Conclusion: Significant differences were seen in ICU outcomes between patients with and without COVID-19, including mortality rates, discharge rates, and LOS. COVID-19 patients exhibited higher mortality rate and discharge rate, and shorter ICU LOS than those without COVID-19.

Limitations: The data used in this study has missing critical information such as laboratory results, socioeconomic variables, and hospitalization characteristics.

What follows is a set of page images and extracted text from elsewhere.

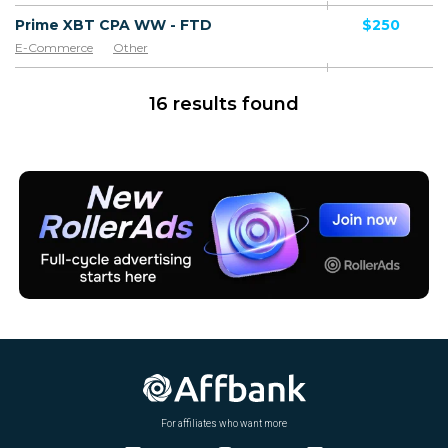
Prime XBT CPA WW - FTD
$250
E-Commerce
Other
16 results found
For affiliates who want more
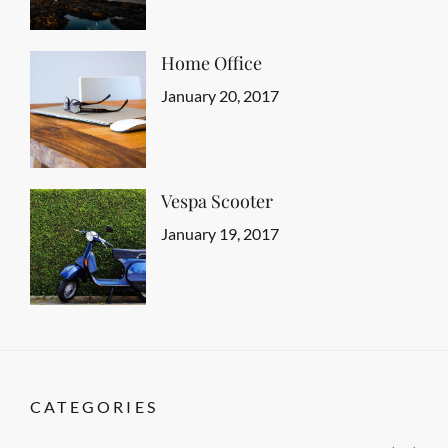
Typography
Shrestha
Home Office
Categories
Tags
Featured
Design
Posted
,
January 20, 2017
Author
Human
on
Sakin
,
Typography
Shrestha
Vespa Scooter
Categories
Tags
Featured
Design
Posted
,
January 19, 2017
Author
Gallery
on
Sakin
,
Photography
Shrestha
CATEGORIES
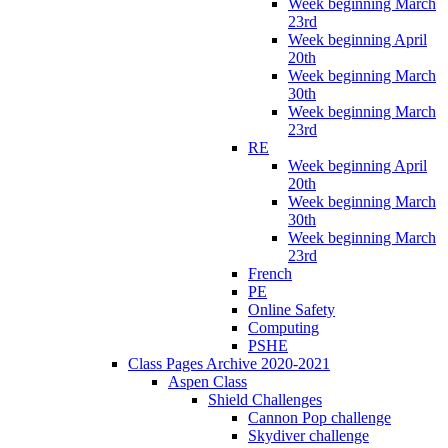
Week beginning March
23rd
Week beginning April
20th
Week beginning March
30th
Week beginning March
23rd
RE
Week beginning April
20th
Week beginning March
30th
Week beginning March
23rd
French
PE
Online Safety
Computing
PSHE
Class Pages Archive 2020-2021
Aspen Class
Shield Challenges
Cannon Pop challenge
Skydiver challenge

基于COVID-19状况的重症监护病房患者结局:沙特114854例病例分析
背景:由新型严重急性呼吸综合征冠状病毒2 (SARS-CoV-2)引起的COVID-19大流行已经深刻影响了全球卫生系统。全球的医疗保健系统已经被推向了极限,重症监护病房(icu)的入院人数急剧上升,给资源和人员带来了压力。目的:检查COVID-19和非COVID-19患者的ICU健康结局,包括死亡率、住院时间(LOS)和出院率。设计:回顾性、横断面研究。背景:沙特阿拉伯卫生部提供的全国横断面数据集。患者和方法:2022年1月1日至2022年12月31日期间沙特阿拉伯icu收治的所有患者。将患者分为确诊病例和非确诊病例。为了评估ICU的结果,研究使用了多变量回归模型,调整了协变量,包括年龄、性别、地区、国籍和合并症评分。主要结局指标:ICU结局包括死亡率、LOS和出院率。样本量:114854例ICU患者。结果:研究人群包括不同人口统计学和临床类别的114854名ICU患者。发现COVID-19患者的死亡率高于非COVID-19患者,COVID-19患者的死亡率增加7% (OR=1.07, 95% CI: 1.02-1.12)。此外,COVID-19患者出院的几率比非COVID-19组高78% (OR=1.78, 95% CI: 1.71-1.84)。此外,COVID-19患者在ICU的平均生存时间比非COVID-19患者平均短6%(系数=-0.06,95% CI: -0.07 ~ -0.03)。结论:合并和未合并COVID-19患者在ICU预后方面存在显著差异,包括死亡率、出院率和LOS。COVID-19患者的死亡率和出院率高于非COVID-19患者,ICU LOS较短。局限性:本研究中使用的数据缺少关键信息,如实验室结果、社会经济变量和住院特征。
本文章由计算机程序翻译,如有差异,请以英文原文为准。